Lumax DK Auto Industries Limited (LDK), incorporated in 1997, is a wholly owned subsidiary of LATL and was merged with the latter in December 2018. The company manufactures auto components, including gear shifter assemblies, head and tail lamp assemblies, moulded parts, and parking brakes. The bulk of revenue comes from supply of lighting products and moulded parts to BAL, and the remaining from gear shifter assemblies and parking brakes for MSIL. Manufacturing plants are in Pantnagar and Manesar. The gear shifter business was demerged, effective April 2014, into Lumax Mannoh Allied Technologies Limited (LMAT), which is a 55:45 JV between LATL and Mannoh Industrial Co Ltd, Japan.

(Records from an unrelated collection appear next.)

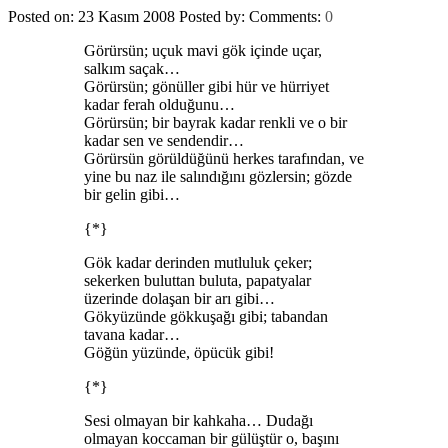
Posted on: 23 Kasım 2008
Posted by:
Comments:
0
Görürsün; uçuk mavi gök içinde uçar,
salkım saçak…
Görürsün; gönüller gibi hür ve hürriyet
kadar ferah olduğunu…
Görürsün; bir bayrak kadar renkli ve o bir
kadar sen ve sendendir…
Görürsün görüldüğünü herkes tarafından, ve
yine bu naz ile salındığını gözlersin; gözde
bir gelin gibi…
{*}
Gök kadar derinden mutluluk çeker;
sekerken buluttan buluta, papatyalar
üzerinde dolaşan bir arı gibi…
Gökyüzünde gökkuşağı gibi; tabandan
tavana kadar…
Göğün yüzünde, öpücük gibi!
{*}
Sesi olmayan bir kahkaha… Dudağı
olmayan koccaman bir gülüştür o, başını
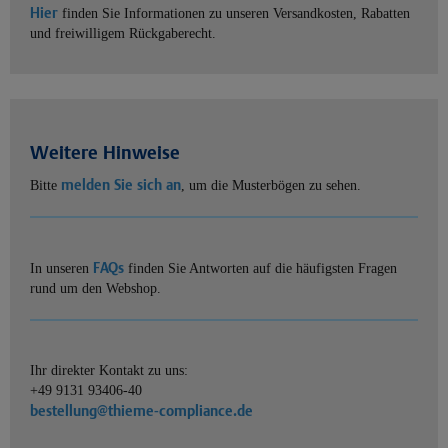
Hier
finden Sie Informationen zu unseren Versandkosten, Rabatten
und freiwilligem Rückgaberecht.
Weitere Hinweise
melden Sie sich an
Bitte
, um die Musterbögen zu sehen.
FAQs
In unseren
finden Sie Antworten auf die häufigsten Fragen
rund um den Webshop.
Ihr direkter Kontakt zu uns:
+49 9131 93406-40
bestellung@thieme-compliance.de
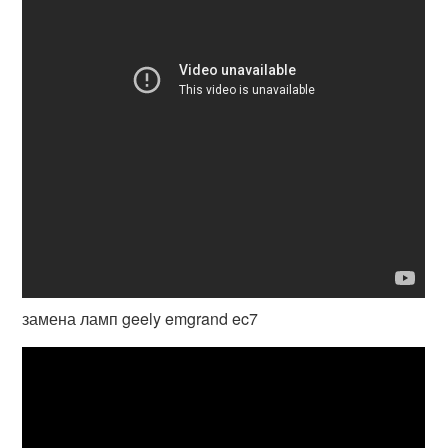
замена ламп geely emgrand ec7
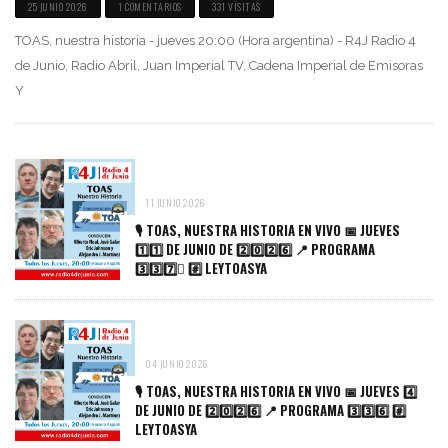
25 JUNIO 2026
1 COMENTARIOS
331 VISITAS
TOAS, nuestra historia - jueves 20:00 (Hora argentina) - R4J Radio 4
de Junio, Radio Abril, Juan Imperial TV, Cadena Imperial de Emisoras
Y
11 JUNIO 2026
🎙️ TOAS, NUESTRA HISTORIA EN VIVO 📅 JUEVES
1️⃣1️⃣ DE JUNIO DE 2️⃣0️⃣2️⃣6️⃣ 📍 PROGRAMA
3️⃣3️⃣7️⃣️⃣ #️⃣ LEYTOASYA
04 JUNIO 2026
🎙️ TOAS, NUESTRA HISTORIA EN VIVO 📅 JUEVES 4️⃣
DE JUNIO DE 2️⃣0️⃣2️⃣6️⃣ 📍 PROGRAMA 3️⃣3️⃣6️⃣ #️⃣
LEYTOASYA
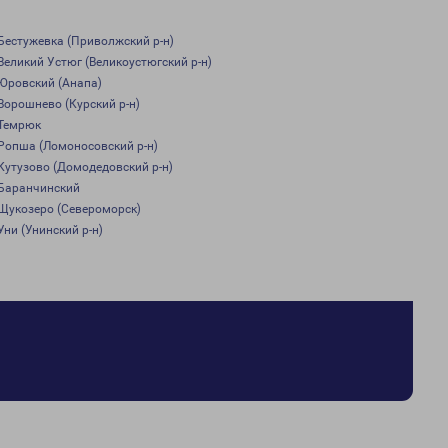
Бестужевка (Приволжский р-н)
Великий Устюг (Великоустюгский р-н)
Юровский (Анапа)
Ворошнево (Курский р-н)
Темрюк
Ропша (Ломоносовский р-н)
Кутузово (Домодедовский р-н)
Баранчинский
Щукозеро (Североморск)
Уни (Унинский р-н)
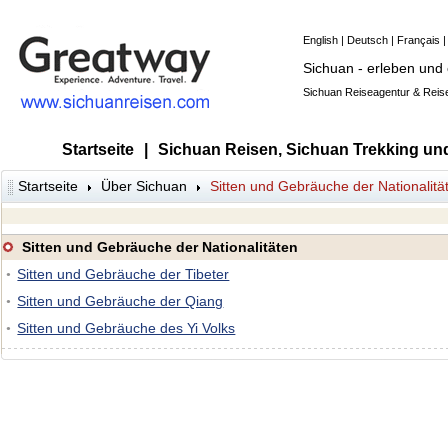
English
|
Deutsch
|
Français
Sichuan - erleben und
Sichuan Reiseagentur & Reise
Startseite
|
Sichuan Reisen, Sichuan Trekking un
Startseite
Über Sichuan
Sitten und Gebräuche der Nationalitä
Sitten und Gebräuche der Nationalitäten
Sitten und Gebräuche der Tibeter
●
Sitten und Gebräuche der Qiang
●
Sitten und Gebräuche des Yi Volks
●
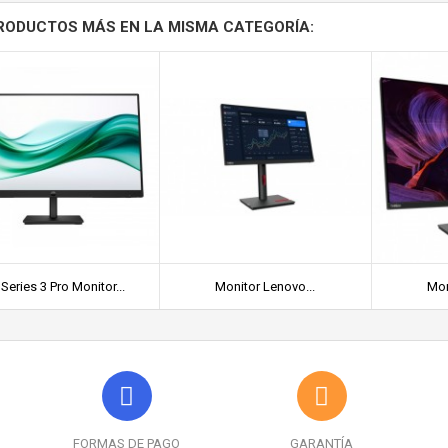
RODUCTOS MÁS EN LA MISMA CATEGORÍA:
Series 3 Pro Monitor...
Monitor Lenovo...
Mon
FORMAS DE PAGO
GARANTÍA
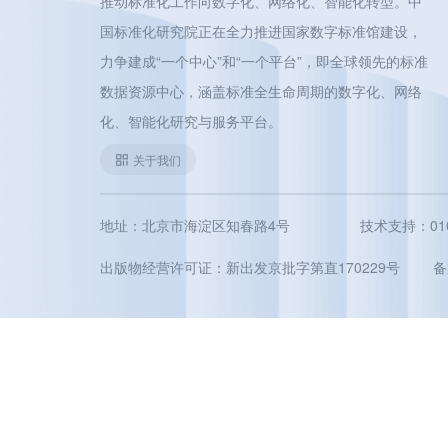
推动标准化工作向数字化、网络化、智能化转型。中
国标准化研究院正在全力推进国家数字标准馆建设，
力争建成“一个中心”和“一个平台”，即全球领先的标准
数据资源中心，涵盖标准全生命周期的数字化、网络
化、智能化研究与服务平台。
关于我们
地址：北京市海淀区知春路4号
技术支持：010-5
出版物经营许可证：新出发京批字第直170229号
备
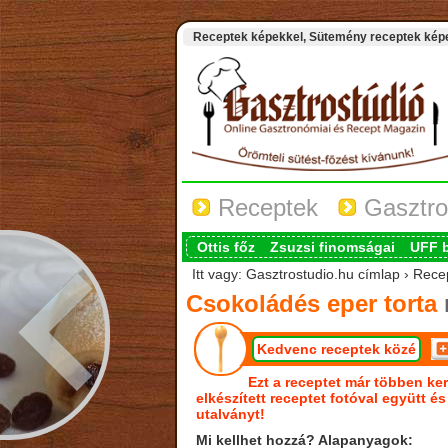
Receptek képekkel, Sütemény receptek képek
Receptek
Gasztro
Ottis főz
Zsuzsi finomságai
UFF 
Itt vagy: Gasztrostudio.hu címlap › Rece
Csokoládés eper torta
Kedvenc receptek közé
Ezt a receptet már többen ker
elkészített receptet fotóval együtt é
utalványt!
Mi kellhet hozzá? Alapanyagok:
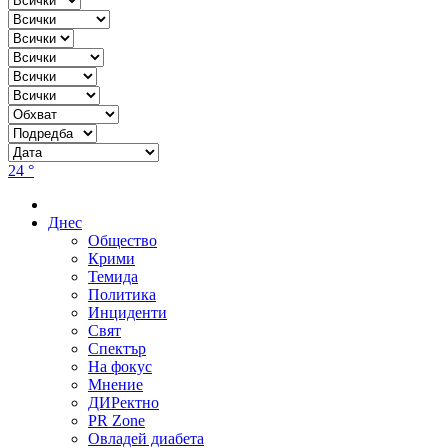
24 °
Днес
Общество
Крими
Темида
Политика
Инциденти
Свят
Спектър
На фокус
Мнение
ДИРектно
PR Zone
Овладей диабета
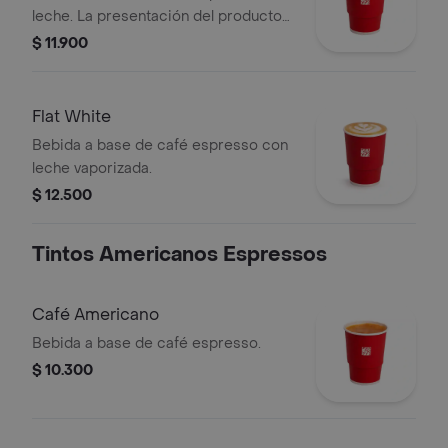
leche. La presentación del producto
puede variar significativamente tras 5
$ 11.900
minutos de haber sido preparado y/o
durante el transporte para pedidos a
domicilio.
Flat White
Bebida a base de café espresso con
leche vaporizada.
$ 12.500
Tintos Americanos Espressos
Café Americano
Bebida a base de café espresso.
$ 10.300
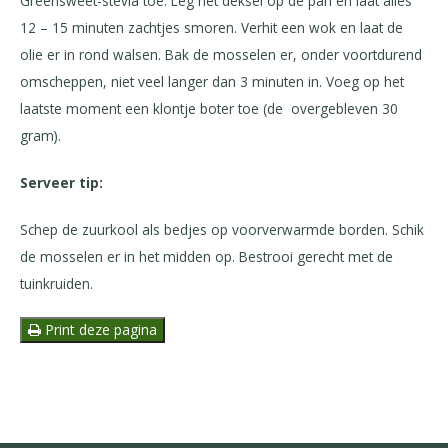
Greensweet-stevia toe. Leg het deksel op de pan en laat alles
12 – 15 minuten zachtjes smoren. Verhit een wok en laat de
olie er in rond walsen. Bak de mosselen er, onder voortdurend
omscheppen, niet veel langer dan 3 minuten in. Voeg op het
laatste moment een klontje boter toe (de overgebleven 30
gram).
Serveer tip:
Schep de zuurkool als bedjes op voorverwarmde borden. Schik
de mosselen er in het midden op. Bestrooi gerecht met de
tuinkruiden.
Print deze pagina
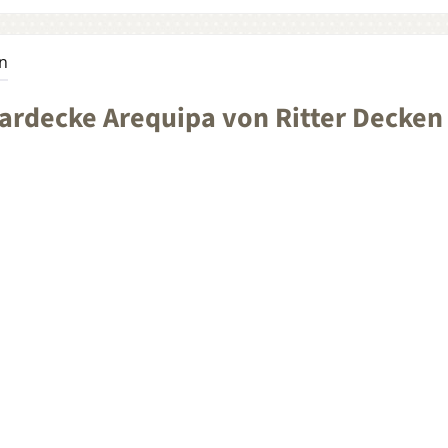
n
rdecke Arequipa von Ritter Decken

Lumax Integrated Ventures Pvt Ltd (LIVL), incorporated in fiscal 2016, is an investment company and a wholly owned subsidiary of LATL. It is the engine for LATL's non-auto business. The company has a wholly owned subsidiary, too—Lumax Energy Solutions Pvt Ltd—which deals in LED lighting products. It has also entered into a JV with SIPAL SpA (Lumax SIPAL Engineering Pvt Ltd), which deals in defence services. LIVL holds 51% equity with management control over the JV, while SIPAL SpA holds the remaining 49% equity. Sipal Engineering Pvt. Ltd has filed petition for voluntary liquidation with NCLT

 

Lumax Cornaglia Auto Technologies Pvt Ltd (LCAT) is a JV between LATL and Officine Metallurgiche G Cornaglia, SpA, Italy, through the Italian company's subsidiary, Cornaglia Metallurgical Products India Pvt Ltd. The JV commenced operations in fiscal 2008 and manufactures and supplies air-intake systems and exhaust systems to automotive manufacturers. The manufacturing facilities are in Pune.

 

Lumax Metallics Private Limited(formerly;Lumax Gill-Austem Auto Technologies Private Ltd (LGAT) manufactures, assembles and sell various types of seating mechanisms, seating frame structure and seat assemblies to automobile manufacturers. LGAT was formed as a 50:50 JV between Lumax Auto Technologies Ltd (LATL) and Gill-Austem group in 2013. Gill-Austem group was also an equal JV between Gill Industries Inc. (USA) and Austem Co. Ltd (Korea) that is engaged in the manufacture and sale of components such as seating mechanisms, seating assemblies and head restraints for the automotive industry. The JV Agreement was terminated in October 2020 post Gill Austem LLC filing for bankruptcy. LATL has acquired its shares in the JV. Consequent upon the acquisition, the LGAT has become wholly owned subsidiary of LATL.

 

Lumax Management Services Pvt. Ltd (LMSPL) is engaged in providing corporate support services to the DK Jain group companies. LMSPL provides services like Research and Development, SAP-ERP support, IT/ITES support, skill development and human resource support services to Lumax Auto technologies Limited (LATL) and Lumax Industries Limited(LIL).

 

Lumax FAE Technologies Private Limited was established in July 2017 by LATL and FAE to manufacture oxygen sensors for the Indian automotive industry, with LATL owning 51% and FAE 49%. The facility being set up at Manesar, Haryana, will have the capacity to manufacture 2.5 million oxygen sensors.

 

Lumax Ituran Telematics Pvt Ltd is a 50:50 JV between LATL and Ituran, Israel. It was formed in fiscal 2017 to produce telematics products.

 

Lumax Alps Alpine India Private Limited(LAAIPL)  is a subsidiary of LATL which hold 50% while the rest is held by Alps Alpine Corporation Limited, Japan. LAAIPL will manufacture and sell electric devices and components including software related to the automotive industry. LAAIPL was set up in September 2021.

 

Lumax Yokowo Technologies Private Limited(LYTPL) is a subsidiary of LATL established in February 2020 .LATL holds 50% while the rest is held by Yokowo Company, Japan. LYTPL is involved in the manufacture and supply of antennas and other communication products

 

Lumax JOPP Allied Technologies Private Limited(LJATPL) , was set up in April 2019 in collaboration with JOPP, Germany to manufacture transmission products. LJATPL holds 50% in LJOPP while rest is held by JOPP.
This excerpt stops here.